**What to work on**
Show every line of the material that follows in which the word "desertion" occurs.

**Exercise data**
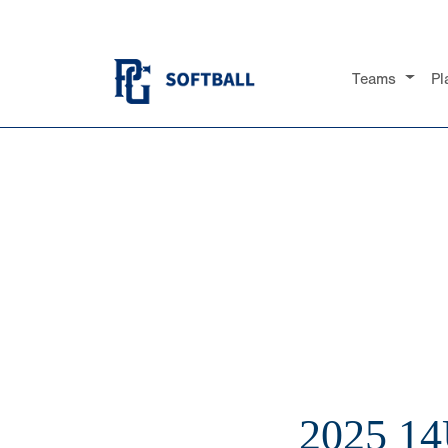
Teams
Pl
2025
--
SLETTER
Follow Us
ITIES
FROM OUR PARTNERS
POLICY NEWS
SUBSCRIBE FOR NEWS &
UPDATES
---
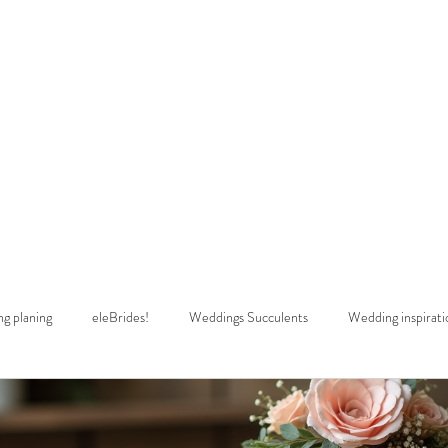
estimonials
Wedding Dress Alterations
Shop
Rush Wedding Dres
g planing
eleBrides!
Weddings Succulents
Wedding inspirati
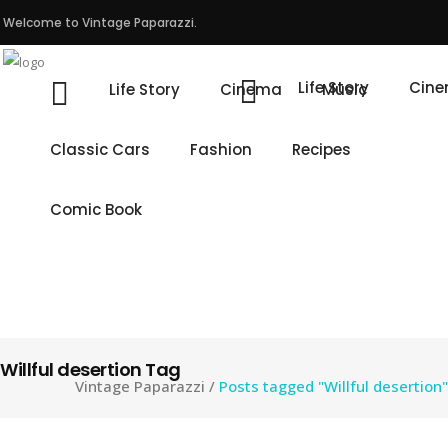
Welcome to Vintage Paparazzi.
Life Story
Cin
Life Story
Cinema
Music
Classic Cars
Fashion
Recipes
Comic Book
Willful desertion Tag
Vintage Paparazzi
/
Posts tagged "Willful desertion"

**Reply**
Willful desertion Tag
Posts tagged "Willful desertion"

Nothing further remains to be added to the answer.